Voting on the EU
One of the first votes I cast was a vote in the EEC referendum in 1975, when we were asked whether the UK should stay in or leave the EEC. My employer asked me to research the consequences of a Yes and a No vote. I constructed an economic forecast based on the two scenarios, read the Treaty of Rome, and started my lifetime study of the EEC/EU and all its doings.
As a result of this research I concluded that the UK should leave the EEC for two main reasons. The first was the content of the Treaty. It made it clear this was no mere common market. It stated the aim was “ever closer union” and sketched an ambitious project which duly unfolded in later years of creating a state called Europe. I realised that the main political parties were all arguing that this was just a free trade relationship, a common market, when it was something very different. They sought to reassure us that no powers of self government were being taken away, when that was the express aim of the wider project.
The second reason I decided against was the economic impact. My forecasts showed that we would run twin large deficits inside the EEC. We would run permanent large trade deficits – as indeed we did. They decided to liberalise the trade in goods where the continent was strong, and to resist proper liberalisation of trade in business and financial services where we were stronger. This asymmetry led to big import penetration of our markets, and loss of Uk industrial capacity. VW and BMW flourished whilst BL floundered. It was also likely to increase our state deficits, as the EEC required substantial and rising financial contributions from us. I did not forecast any introduction of a budget rebate as I did not foresee such a successful negotiation by a later UK government. Even after the Thatcher rebate the large contributions added to our budget deficits.

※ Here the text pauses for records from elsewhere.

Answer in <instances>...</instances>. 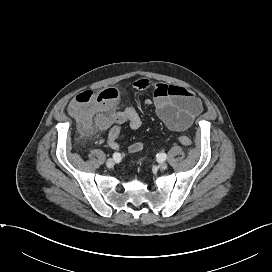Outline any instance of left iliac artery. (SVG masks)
Wrapping results in <instances>:
<instances>
[{
  "label": "left iliac artery",
  "mask_w": 272,
  "mask_h": 272,
  "mask_svg": "<svg viewBox=\"0 0 272 272\" xmlns=\"http://www.w3.org/2000/svg\"><path fill=\"white\" fill-rule=\"evenodd\" d=\"M157 156H158V159L161 161H164L167 158V155L165 153L157 154Z\"/></svg>",
  "instance_id": "left-iliac-artery-1"
}]
</instances>
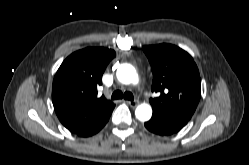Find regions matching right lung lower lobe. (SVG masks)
Listing matches in <instances>:
<instances>
[{
	"mask_svg": "<svg viewBox=\"0 0 249 165\" xmlns=\"http://www.w3.org/2000/svg\"><path fill=\"white\" fill-rule=\"evenodd\" d=\"M112 113V112H111ZM111 113L106 117L104 118L102 121H100L97 125L87 129V130H84V131H81L79 133H76L78 136H81V137H88V136H91V135H94L96 134L97 132H99L104 126L105 124L108 122L109 120V117L111 115Z\"/></svg>",
	"mask_w": 249,
	"mask_h": 165,
	"instance_id": "right-lung-lower-lobe-1",
	"label": "right lung lower lobe"
}]
</instances>
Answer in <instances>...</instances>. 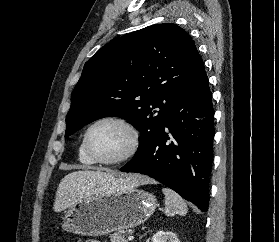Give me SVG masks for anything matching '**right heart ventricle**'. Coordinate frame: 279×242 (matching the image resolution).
<instances>
[{
	"label": "right heart ventricle",
	"instance_id": "e07e8e85",
	"mask_svg": "<svg viewBox=\"0 0 279 242\" xmlns=\"http://www.w3.org/2000/svg\"><path fill=\"white\" fill-rule=\"evenodd\" d=\"M77 156H78L79 162H81L84 165L91 166L94 164V162L91 161V159L87 156V154L84 150L83 140L79 144Z\"/></svg>",
	"mask_w": 279,
	"mask_h": 242
}]
</instances>
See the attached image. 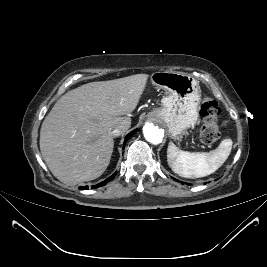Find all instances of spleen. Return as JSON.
I'll return each mask as SVG.
<instances>
[{
	"label": "spleen",
	"instance_id": "obj_1",
	"mask_svg": "<svg viewBox=\"0 0 267 267\" xmlns=\"http://www.w3.org/2000/svg\"><path fill=\"white\" fill-rule=\"evenodd\" d=\"M231 148V139H224L215 150L210 152L192 153L179 150L173 142H170L167 149V161L170 168L181 177H205L223 165Z\"/></svg>",
	"mask_w": 267,
	"mask_h": 267
}]
</instances>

After the loss of the referendum I accepted the verdict of the people, and spent the next 25 years trying to ensure the EEC/EU was primarily a common market. By the 1990s this was demonstrably impossible, and I turned into an opponent of the centralising Treaties that followed, and started then campaigning for a way out via another referendum. Attending 21 Council of Ministers meetings, mainly as so called Single market Minister, confirmed my view that this was not primarily a common market. I disliked the absence of democratic challenge and accountability to what we were doing, and the use made of the so called common market to further a massive legislative programme that by passed national democracy.